- The Washington Times - Tuesday, April 11, 2000

Vice President Al Gore's favorite senator, John McCain, Arizona Republican, created a national following with his drive to reform government including a promise to eliminate wasteful government spending. He might start with the Treasury Department's latest campaign to sell you money.

As you may have noted, there is a new dollar coin in circulation. It's gold-colored and carries the likeness of Lewis & Clark's guide, Sacagawea. Wal-Marts have distributed them in change since January, and the Treasury Department has benefited from free media coverage from coast to coast.

So why is the U.S. Mint (part of Treasury) spending $40 million on the first stage of a Madison-Avenue blitz to sell you on your own money?

Because the American people, time and again, have expressed their clear preference for paper dollar bills over dollar coins. The Mint mistakenly believes it can buy a massive change of heart but I am convinced it cannot, no matter how much of our money it spends.
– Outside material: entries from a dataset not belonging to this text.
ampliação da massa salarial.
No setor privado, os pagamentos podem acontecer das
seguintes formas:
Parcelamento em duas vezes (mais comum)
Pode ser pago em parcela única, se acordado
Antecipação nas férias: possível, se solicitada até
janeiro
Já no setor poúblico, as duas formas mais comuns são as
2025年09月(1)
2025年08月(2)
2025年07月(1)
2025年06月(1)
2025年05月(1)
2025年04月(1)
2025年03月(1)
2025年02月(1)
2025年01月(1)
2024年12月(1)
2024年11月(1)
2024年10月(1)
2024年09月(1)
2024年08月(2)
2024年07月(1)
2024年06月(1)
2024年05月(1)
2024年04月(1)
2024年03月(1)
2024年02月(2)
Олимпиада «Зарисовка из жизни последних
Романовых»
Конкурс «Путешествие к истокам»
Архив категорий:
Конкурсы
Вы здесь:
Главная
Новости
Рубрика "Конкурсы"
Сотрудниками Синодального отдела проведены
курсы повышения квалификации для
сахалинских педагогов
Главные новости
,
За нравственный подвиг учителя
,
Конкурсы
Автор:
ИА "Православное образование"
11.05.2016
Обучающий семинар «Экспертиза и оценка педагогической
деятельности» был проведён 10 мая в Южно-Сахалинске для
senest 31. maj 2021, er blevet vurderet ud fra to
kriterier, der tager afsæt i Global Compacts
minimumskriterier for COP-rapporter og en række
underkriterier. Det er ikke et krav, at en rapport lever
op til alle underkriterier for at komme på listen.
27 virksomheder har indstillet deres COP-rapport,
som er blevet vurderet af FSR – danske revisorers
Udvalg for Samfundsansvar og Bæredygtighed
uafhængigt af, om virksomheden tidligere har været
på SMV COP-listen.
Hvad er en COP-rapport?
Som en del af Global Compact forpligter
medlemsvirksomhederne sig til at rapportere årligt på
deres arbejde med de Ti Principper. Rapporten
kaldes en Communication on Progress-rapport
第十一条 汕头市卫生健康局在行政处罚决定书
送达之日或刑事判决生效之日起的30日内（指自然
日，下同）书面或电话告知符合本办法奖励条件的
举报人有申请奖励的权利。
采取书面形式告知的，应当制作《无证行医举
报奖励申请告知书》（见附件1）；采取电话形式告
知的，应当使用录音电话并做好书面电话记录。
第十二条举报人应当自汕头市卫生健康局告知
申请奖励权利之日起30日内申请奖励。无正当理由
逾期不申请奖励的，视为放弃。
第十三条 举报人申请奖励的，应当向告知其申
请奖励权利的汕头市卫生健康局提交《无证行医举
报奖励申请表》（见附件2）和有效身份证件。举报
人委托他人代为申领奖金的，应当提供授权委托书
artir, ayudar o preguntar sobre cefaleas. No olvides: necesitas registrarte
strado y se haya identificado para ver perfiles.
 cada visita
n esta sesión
Of course, the Mint denies its sales pitch is costing taxpayers anything. In a recent address to the National Press Club, outgoing Mint Director Philip Diehl assured us that "not a penny of tax revenue has been spent on the $40 million advertising campaign."

Perfectly Clintonesque. Maybe the checks haven't yet been issued. And, yes, "tax revenue" is not at stake, since the Mint operates off a revolving fund (primarily profits from the difference between the cost of minting coins and their face value). Incidentally, those "profits" are ones the government credits to itself by virtue of its sovereign power to mint coins.

But in that same speech, Mr. Diehl said, "the profits that we earn [are returned] to … the American taxpayer." So, if outlays on advertising reduce [net] profits by $40 million (actually, more than $40 million as the campaign is extended), the taxpayer gets all those millions less. I don't know what kind of hay wagon they think we've fallen off of, but that sounds to me like this campaign is costing us taxpayers tens of millions of dollars any way you put it.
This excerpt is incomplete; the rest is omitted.